With enterprise values now representing increasing multiples of companies’ net book assets, investors are clearly looking beyond financial reporting for enhanced insights and understanding of when and how companies are adding value. This shift includes growing attention to environmental, social, and governance (ESG) information. Although ESG data presents its own unique challenges, dismissing it as “non-financial” can be misleading. 

When explicitly linked to a company’s long-term value creation strategy, ESG information can serve as a valuable input to more farsighted financial analysis. Market-driven initiatives, notably that of the Sustainability Accounting Standards Board (SASB), aim to standardize a subset of business-critical, industry-specific sustainability data for investors. Research indicates such approaches can generate positive outcomes not only for providers of financial capital, but for their portfolio companies and markets in general.
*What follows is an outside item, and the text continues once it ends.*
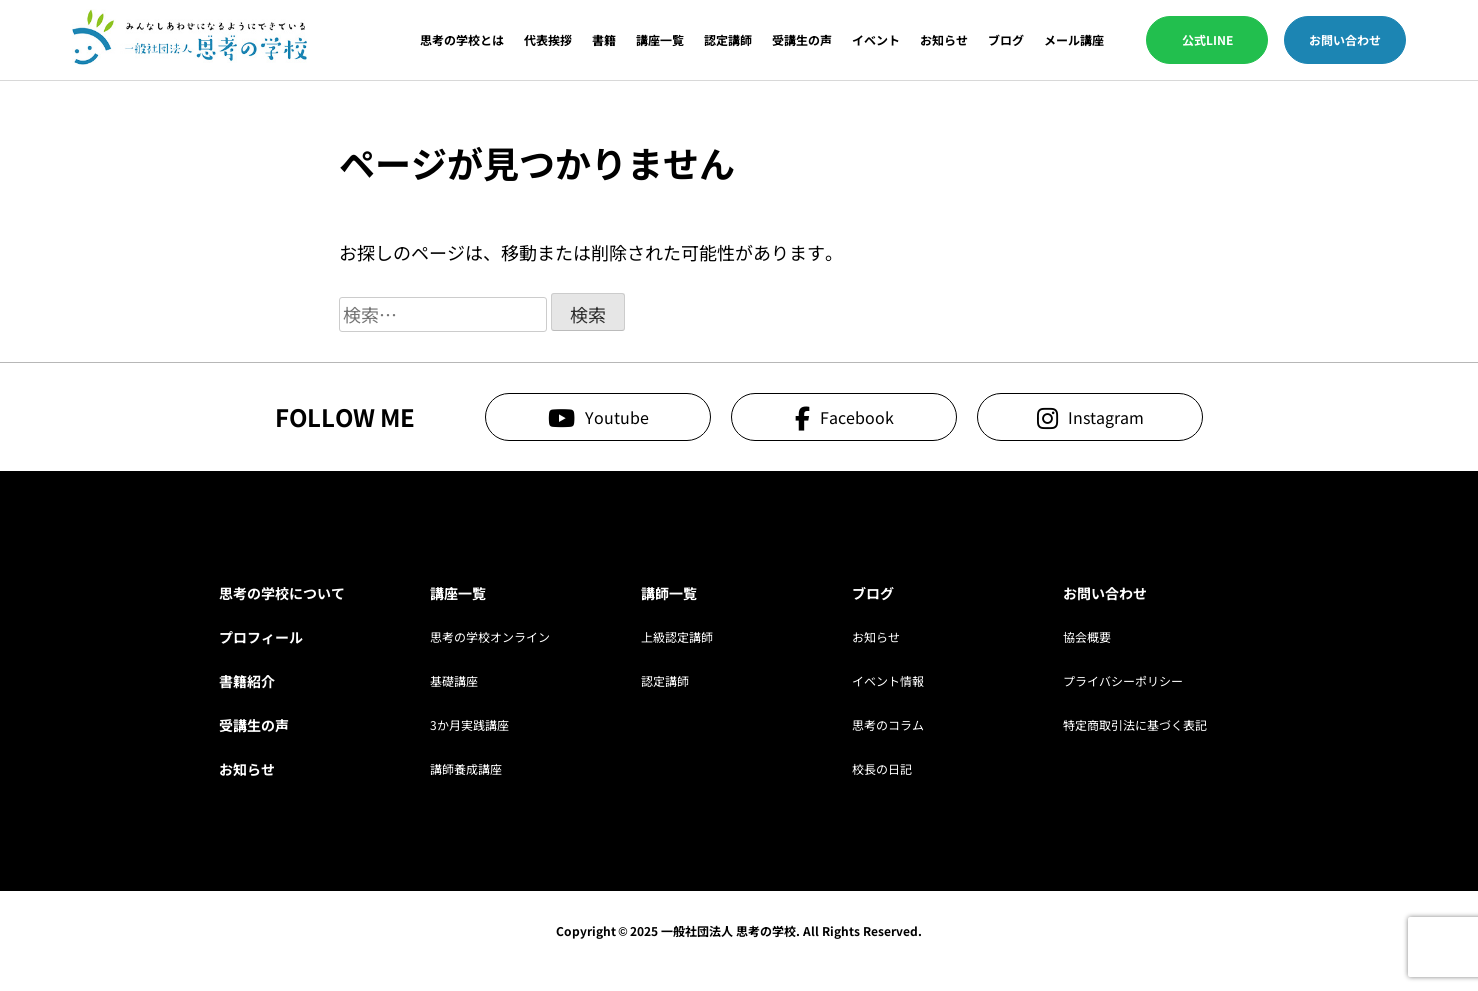 Image resolution: width=1478 pixels, height=991 pixels. I want to click on Facebook, so click(857, 417).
 In illustrating these concepts, the authors explore ESG impacts in three sectors and industries, while examining how access to consistent, comparable, reliable sustainability information in those sectors can augment an analysis of traditional business fundamentals. 
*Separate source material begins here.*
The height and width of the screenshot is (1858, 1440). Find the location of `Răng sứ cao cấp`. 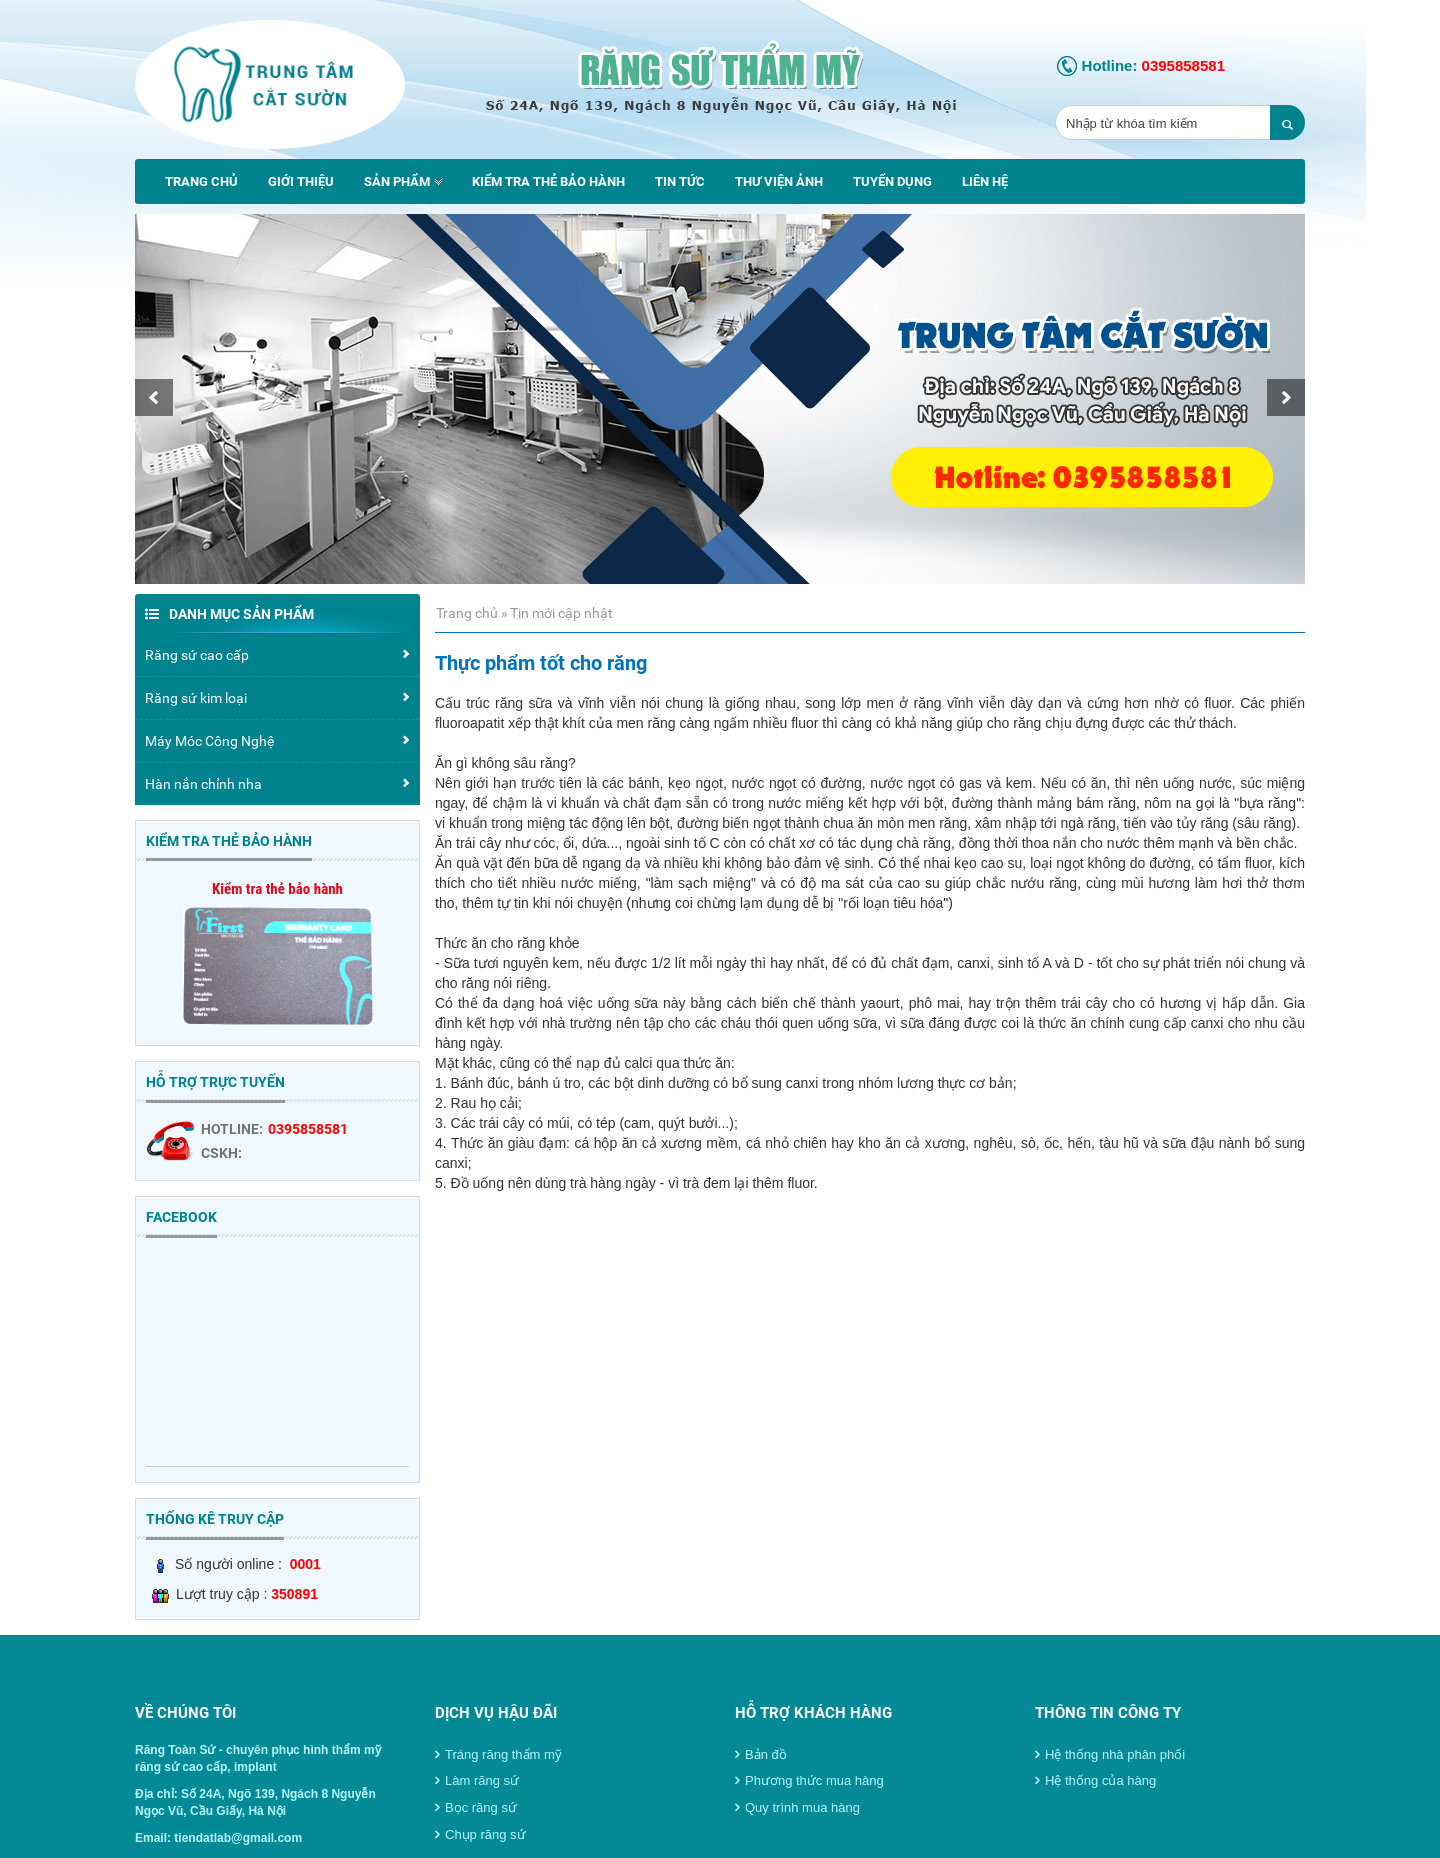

One example focuses on water management in the Oil & Gas Exploration & Production industry, a major environmental issue where geographic considerations can shed light on company-specific exposures to cost increases, production disruptions, increased CapEx and R&D spending, as well as the potential for asset write-downs. 

In the Food & Beverage sector, health and nutrition concerns are shown to be changing consumer preferences, triggering regulatory action, and reshaping companies’ product portfolios—with significant implications for the companies’ brand values and ability to compete for market share. 

Finally, in Aerospace & Defense, lapses in business ethics such as bribery of government officials present a governance challenge that comes with the risk of value-destroying fines and penalties and, even more significant, associated reductions in revenues.